# Merck Touch Up Paint



## Len J (Jan 28, 2004)

Anybody know where to get Molitani Orange Touch up paint.....dropped a chain (Changing it. D'uh) between the Chainring and the chainstay.

Len


----------



## tarwheel2 (Jul 7, 2005)

*gita*

Check Gita Bikes, the US distributor for Merckx. They carry replacement decals, so they should have touchup paint. www.gitabike.com


----------



## deadlegs (Jan 28, 2004)

*Thumbs down on gita from me*

I tried to get touch up paint for a Merckx from Gita. They told me to use model paint. I found a couple different blues from a hobby store, neither one matched. So I called Gita back, explained I could not find a match and asked if they could get something from Merckx. They told me to use the paint I had found because nobody's going to care or even notice. I was really surprised by how rude they were. I care and I notice it. . . I'll never have anything to do with Gita again, well, not directly.


----------



## jaxxon (Jul 22, 2004)

deadlegs said:


> I tried to get touch up paint for a Merckx from Gita. They told me to use model paint. I found a couple different blues from a hobby store, neither one matched. So I called Gita back, explained I could not find a match and asked if they could get something from Merckx. They told me to use the paint I had found because nobody's going to care or even notice. I was really surprised by how rude they were. I care and I notice it. . . I'll never have anything to do with Gita again, well, not directly.

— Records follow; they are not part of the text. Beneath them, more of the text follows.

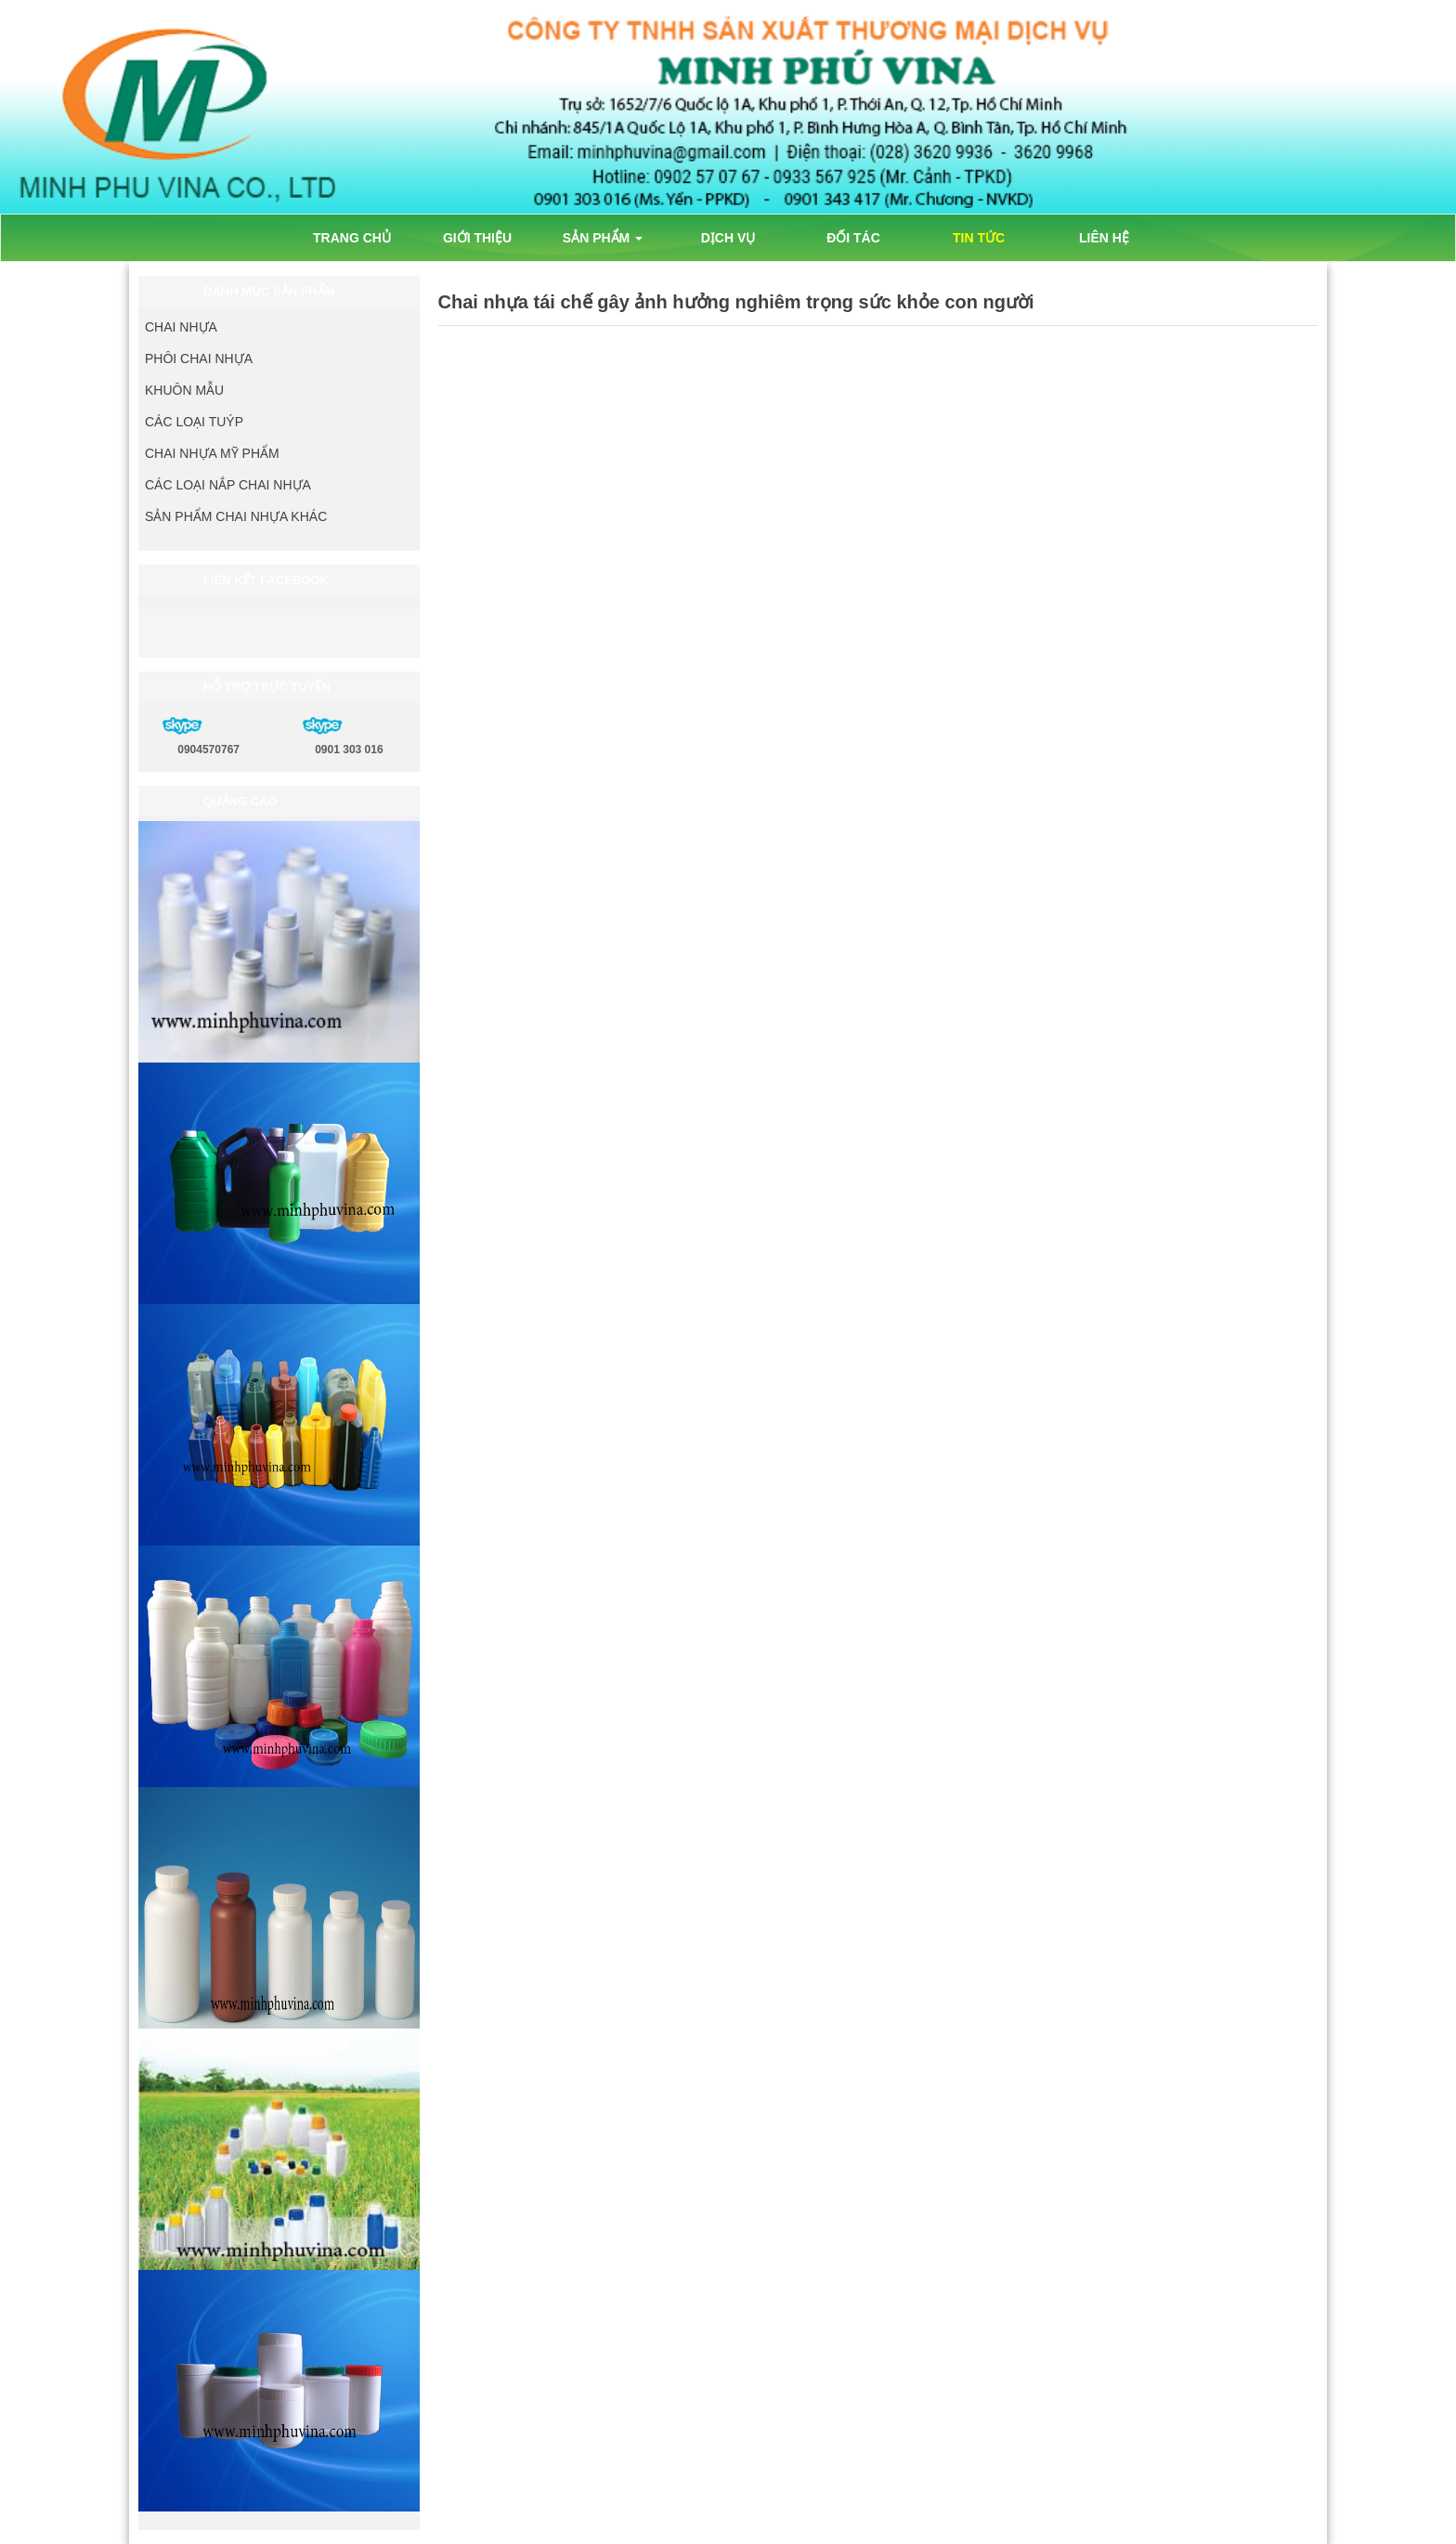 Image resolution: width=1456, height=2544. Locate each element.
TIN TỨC (979, 237)
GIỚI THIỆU (477, 237)
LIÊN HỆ (1104, 237)
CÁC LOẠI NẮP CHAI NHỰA (228, 484)
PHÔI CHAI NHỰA (199, 358)
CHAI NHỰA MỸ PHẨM (212, 453)
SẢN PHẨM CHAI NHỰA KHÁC (236, 516)
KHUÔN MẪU (184, 390)
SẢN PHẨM (603, 237)
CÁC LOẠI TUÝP (194, 421)
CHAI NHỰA (181, 327)
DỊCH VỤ (728, 237)
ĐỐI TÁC (853, 237)
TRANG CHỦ (352, 237)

I had the exact same experience with GITA. Looking for some blue for my Team SC, they were quite rude about it too! I can't believe they don't sell touch up paint ...


----------



## jroden (Jun 15, 2004)

I had mine repained at Hot Tubes in MA, they sent me a bottle of the Molteni orange--maybe they can set you up also, I tossed mine, no time for worrying about a few nicks!


----------



## Roger H (Feb 8, 2002)

*I mixed my own..*

to touch up the lettering on my Team SC. Just basic enamel, model paint will work fine. I have a little experience with finishing, but basically mixed a little of "this" and a touch of "that" and got pretty close. Just keep a rag with some paint thinner handy and you can wipe it off if it doesn't look right.


----------



## tarwheel2 (Jul 7, 2005)

*gita*

I'm surprised at the response you got from Gita. They were very helpful when I was looking for decals.

Here's another plan. Go to a good hobby shop with a wide variety of model paints, such as Testors. You should be able to find a color that matches your Molteni fairly closely.


----------



## kjmunc (Sep 19, 2005)

I know this post is long dormant, but I figured someone might still be searching for a Molteni Orange touch-up solution. My De Rosa had a few dings and while the paint mix might not be the exact shade of orange as what Merckx uses I have to believe it's darn close. I had good results using Testor's Orange enamel (basic model paint sold at any craft store). It's not a 100% match, but beyond 12" it does the trick and at $3 it beats waiting around for something shipped from Belgium.


----------



## atpjunkie (Mar 23, 2002)

*contact*

the folks at CyclArt

they have it


----------